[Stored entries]
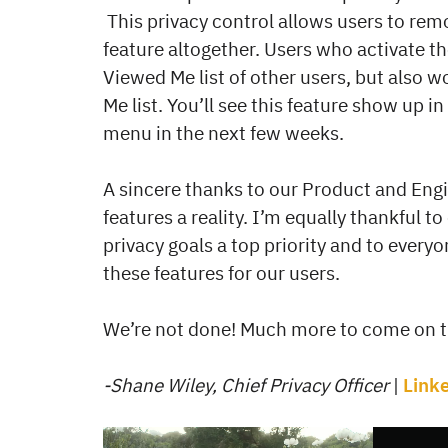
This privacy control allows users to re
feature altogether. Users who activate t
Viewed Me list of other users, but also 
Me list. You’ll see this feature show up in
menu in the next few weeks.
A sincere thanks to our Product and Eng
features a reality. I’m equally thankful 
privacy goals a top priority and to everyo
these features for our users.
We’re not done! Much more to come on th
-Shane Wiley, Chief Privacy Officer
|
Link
* * *
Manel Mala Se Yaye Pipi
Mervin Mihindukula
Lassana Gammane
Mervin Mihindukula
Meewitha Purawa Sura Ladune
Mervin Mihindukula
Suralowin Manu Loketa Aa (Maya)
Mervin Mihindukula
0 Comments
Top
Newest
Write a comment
==
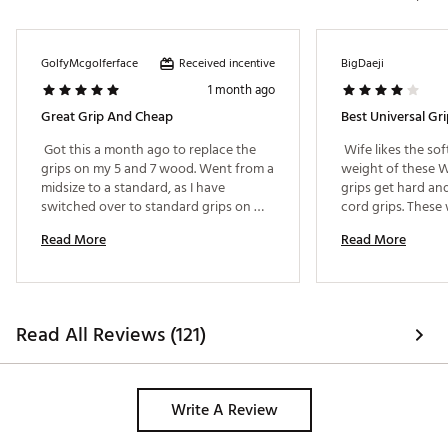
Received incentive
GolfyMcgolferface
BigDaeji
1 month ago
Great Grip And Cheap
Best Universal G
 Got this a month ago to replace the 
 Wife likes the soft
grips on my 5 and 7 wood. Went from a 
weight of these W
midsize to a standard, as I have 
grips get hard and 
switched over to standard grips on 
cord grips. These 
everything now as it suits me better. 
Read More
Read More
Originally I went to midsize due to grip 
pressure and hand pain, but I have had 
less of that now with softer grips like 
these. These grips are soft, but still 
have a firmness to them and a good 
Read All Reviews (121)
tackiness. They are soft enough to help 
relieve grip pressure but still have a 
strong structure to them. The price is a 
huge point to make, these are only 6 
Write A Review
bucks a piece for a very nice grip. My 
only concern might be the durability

• [WHAT NEEDS TO BE DONE]: Write out exactly the lines above between the line with "Originally I went to midsize due to grip" and the line with "Write A Review", inclusive, and nothing beyond them.

• [SOLUTION]:
Originally I went to midsize due to grip 
pressure and hand pain, but I have had 
less of that now with softer grips like 
these. These grips are soft, but still 
have a firmness to them and a good 
Read All Reviews (121)
tackiness. They are soft enough to help 
relieve grip pressure but still have a 
strong structure to them. The price is a 
huge point to make, these are only 6 
Write A Review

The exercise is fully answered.